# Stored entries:
-*-*-

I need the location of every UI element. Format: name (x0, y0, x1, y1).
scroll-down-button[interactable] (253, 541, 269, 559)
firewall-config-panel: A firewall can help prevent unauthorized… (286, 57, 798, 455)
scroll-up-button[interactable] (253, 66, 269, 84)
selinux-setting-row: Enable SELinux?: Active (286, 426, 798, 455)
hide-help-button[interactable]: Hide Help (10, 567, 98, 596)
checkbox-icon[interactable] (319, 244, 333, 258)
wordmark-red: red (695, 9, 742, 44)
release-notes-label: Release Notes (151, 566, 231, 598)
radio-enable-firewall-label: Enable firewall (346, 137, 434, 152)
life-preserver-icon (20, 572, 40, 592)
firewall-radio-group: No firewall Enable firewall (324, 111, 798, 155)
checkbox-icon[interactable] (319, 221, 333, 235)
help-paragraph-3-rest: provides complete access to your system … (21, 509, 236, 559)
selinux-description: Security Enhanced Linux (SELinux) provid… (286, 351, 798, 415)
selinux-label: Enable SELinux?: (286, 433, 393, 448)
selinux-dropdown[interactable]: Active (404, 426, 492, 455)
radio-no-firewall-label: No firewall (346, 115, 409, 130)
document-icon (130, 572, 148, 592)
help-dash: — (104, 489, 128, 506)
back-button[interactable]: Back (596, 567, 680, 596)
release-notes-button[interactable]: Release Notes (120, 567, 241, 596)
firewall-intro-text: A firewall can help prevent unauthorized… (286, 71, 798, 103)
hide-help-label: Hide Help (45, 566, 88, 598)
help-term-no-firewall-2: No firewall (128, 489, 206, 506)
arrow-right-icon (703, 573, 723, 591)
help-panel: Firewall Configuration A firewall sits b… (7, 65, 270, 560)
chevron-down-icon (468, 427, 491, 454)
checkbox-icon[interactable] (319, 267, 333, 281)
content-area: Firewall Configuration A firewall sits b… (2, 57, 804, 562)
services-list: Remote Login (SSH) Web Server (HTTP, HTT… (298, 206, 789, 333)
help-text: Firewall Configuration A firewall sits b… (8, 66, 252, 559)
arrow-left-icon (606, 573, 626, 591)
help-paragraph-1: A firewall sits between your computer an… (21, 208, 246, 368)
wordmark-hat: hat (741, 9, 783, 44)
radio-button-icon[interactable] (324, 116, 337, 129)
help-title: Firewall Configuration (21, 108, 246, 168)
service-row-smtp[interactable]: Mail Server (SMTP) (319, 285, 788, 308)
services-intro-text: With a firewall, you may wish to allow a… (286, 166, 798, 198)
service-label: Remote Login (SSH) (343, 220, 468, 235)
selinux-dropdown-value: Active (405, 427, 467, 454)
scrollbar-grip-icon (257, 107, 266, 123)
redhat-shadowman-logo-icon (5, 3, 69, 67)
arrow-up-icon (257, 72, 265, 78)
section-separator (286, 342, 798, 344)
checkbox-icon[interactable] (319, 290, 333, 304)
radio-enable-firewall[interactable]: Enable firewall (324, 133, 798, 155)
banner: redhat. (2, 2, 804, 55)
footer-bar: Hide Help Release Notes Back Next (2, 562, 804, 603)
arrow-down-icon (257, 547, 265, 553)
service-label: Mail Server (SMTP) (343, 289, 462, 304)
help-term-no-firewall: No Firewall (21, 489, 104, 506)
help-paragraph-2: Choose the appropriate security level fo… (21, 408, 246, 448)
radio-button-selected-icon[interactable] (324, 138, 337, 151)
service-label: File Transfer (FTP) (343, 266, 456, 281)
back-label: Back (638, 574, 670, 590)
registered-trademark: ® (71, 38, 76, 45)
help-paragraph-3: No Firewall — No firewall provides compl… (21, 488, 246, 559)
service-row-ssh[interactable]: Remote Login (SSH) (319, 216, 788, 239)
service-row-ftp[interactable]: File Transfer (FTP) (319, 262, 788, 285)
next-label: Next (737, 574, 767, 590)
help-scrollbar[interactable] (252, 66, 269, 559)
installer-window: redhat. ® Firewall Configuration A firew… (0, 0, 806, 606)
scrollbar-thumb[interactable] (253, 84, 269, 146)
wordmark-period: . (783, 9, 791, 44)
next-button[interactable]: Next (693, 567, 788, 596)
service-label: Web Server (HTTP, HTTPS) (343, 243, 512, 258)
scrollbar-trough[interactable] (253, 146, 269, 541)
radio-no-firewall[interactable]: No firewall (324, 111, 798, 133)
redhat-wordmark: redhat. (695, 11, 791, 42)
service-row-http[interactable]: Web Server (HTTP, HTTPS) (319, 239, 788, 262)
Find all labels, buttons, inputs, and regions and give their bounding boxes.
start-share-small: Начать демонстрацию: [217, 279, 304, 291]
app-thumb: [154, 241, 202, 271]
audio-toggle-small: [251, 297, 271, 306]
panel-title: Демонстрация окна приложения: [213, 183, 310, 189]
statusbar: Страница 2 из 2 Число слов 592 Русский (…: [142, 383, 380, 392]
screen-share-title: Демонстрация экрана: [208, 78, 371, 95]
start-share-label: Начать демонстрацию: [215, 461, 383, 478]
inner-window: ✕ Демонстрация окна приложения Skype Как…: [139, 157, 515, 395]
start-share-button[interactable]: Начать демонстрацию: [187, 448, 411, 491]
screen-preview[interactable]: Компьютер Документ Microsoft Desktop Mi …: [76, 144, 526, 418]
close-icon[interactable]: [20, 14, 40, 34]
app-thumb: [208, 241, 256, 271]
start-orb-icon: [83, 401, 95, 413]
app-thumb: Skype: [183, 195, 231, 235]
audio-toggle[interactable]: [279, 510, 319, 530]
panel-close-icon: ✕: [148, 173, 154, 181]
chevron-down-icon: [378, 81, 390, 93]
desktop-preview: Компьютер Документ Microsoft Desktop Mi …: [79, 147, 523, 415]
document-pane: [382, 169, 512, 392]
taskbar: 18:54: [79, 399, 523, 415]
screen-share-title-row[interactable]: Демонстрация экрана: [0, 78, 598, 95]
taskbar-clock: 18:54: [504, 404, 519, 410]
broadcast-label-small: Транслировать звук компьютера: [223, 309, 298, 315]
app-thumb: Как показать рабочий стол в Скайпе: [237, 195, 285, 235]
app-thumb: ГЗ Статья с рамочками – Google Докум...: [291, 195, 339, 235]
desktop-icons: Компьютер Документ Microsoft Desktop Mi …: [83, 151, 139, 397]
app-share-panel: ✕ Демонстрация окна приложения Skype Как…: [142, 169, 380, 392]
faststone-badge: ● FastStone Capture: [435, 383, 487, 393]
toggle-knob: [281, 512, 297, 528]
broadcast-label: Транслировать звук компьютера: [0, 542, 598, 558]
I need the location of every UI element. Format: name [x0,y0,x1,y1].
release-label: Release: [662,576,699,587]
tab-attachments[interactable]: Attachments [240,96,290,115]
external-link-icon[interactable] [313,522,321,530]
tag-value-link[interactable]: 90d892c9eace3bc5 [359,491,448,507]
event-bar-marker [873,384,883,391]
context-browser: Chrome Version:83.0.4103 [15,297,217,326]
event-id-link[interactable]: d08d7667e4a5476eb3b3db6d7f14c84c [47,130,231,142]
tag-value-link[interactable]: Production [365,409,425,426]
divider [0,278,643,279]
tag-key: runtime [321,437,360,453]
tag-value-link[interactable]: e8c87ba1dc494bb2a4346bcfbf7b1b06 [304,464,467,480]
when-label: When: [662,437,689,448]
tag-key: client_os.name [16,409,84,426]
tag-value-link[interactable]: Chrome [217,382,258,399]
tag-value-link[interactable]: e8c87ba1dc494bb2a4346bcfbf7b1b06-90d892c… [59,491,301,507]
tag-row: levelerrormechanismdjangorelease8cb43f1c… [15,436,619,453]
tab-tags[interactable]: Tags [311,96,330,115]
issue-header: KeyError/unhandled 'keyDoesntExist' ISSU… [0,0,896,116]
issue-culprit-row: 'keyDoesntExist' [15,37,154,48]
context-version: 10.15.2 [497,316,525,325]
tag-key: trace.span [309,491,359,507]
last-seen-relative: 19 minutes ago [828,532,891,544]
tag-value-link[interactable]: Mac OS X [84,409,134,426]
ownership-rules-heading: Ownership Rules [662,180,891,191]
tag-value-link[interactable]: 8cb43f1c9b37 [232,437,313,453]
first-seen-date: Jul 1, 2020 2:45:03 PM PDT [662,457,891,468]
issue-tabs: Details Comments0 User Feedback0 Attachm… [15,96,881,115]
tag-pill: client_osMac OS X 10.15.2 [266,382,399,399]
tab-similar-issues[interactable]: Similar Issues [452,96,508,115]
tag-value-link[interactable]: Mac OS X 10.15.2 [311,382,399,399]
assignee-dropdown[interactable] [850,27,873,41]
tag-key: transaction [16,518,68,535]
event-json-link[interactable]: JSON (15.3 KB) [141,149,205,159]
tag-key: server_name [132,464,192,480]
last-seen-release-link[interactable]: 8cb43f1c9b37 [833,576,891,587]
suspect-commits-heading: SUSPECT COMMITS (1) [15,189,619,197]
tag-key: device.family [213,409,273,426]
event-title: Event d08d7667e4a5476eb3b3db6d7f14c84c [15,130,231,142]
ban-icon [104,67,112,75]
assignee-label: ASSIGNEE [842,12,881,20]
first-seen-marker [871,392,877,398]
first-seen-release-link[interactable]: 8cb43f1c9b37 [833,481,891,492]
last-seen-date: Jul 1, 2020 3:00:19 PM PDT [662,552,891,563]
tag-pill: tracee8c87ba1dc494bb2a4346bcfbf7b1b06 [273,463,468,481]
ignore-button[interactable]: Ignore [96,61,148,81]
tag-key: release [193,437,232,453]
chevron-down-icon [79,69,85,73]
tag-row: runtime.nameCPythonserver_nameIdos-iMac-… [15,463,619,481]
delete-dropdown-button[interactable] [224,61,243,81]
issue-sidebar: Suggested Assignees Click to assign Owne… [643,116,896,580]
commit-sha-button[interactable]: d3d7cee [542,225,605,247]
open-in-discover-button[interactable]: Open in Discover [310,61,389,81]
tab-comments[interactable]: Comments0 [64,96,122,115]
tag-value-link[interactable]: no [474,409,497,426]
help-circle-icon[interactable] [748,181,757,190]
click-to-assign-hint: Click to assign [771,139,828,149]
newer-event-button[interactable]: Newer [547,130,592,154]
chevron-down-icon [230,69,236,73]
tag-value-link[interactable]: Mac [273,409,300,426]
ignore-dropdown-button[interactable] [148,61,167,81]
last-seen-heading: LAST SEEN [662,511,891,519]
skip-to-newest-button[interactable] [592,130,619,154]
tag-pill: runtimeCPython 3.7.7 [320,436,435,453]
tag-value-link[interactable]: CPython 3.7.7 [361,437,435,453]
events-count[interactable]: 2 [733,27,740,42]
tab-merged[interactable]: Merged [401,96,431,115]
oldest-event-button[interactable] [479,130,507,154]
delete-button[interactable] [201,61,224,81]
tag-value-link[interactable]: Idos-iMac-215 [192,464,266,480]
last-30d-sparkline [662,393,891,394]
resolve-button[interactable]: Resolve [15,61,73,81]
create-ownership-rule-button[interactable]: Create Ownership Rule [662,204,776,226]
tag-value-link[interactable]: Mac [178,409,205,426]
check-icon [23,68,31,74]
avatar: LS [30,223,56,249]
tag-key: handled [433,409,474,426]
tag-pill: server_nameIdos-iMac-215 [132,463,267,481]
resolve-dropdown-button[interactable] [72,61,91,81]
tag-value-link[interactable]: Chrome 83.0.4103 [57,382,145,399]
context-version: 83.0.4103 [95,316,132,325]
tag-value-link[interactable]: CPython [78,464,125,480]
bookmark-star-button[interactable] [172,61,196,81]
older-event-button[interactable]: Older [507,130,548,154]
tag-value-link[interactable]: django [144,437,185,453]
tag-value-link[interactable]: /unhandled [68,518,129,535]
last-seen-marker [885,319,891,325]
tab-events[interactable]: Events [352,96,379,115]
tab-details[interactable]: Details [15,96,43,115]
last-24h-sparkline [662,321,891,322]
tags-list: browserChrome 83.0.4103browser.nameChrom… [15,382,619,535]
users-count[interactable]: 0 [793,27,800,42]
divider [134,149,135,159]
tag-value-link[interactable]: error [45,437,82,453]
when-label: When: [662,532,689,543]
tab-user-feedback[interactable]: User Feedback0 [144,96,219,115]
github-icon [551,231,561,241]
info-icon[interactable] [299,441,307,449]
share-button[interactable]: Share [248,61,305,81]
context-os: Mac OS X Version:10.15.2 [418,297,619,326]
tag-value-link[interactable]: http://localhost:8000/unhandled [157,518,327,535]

-*-*-

# Assignment:
Each line of the data that contains "provides" should be counted; please give only the number.

# Response for this exercise:
2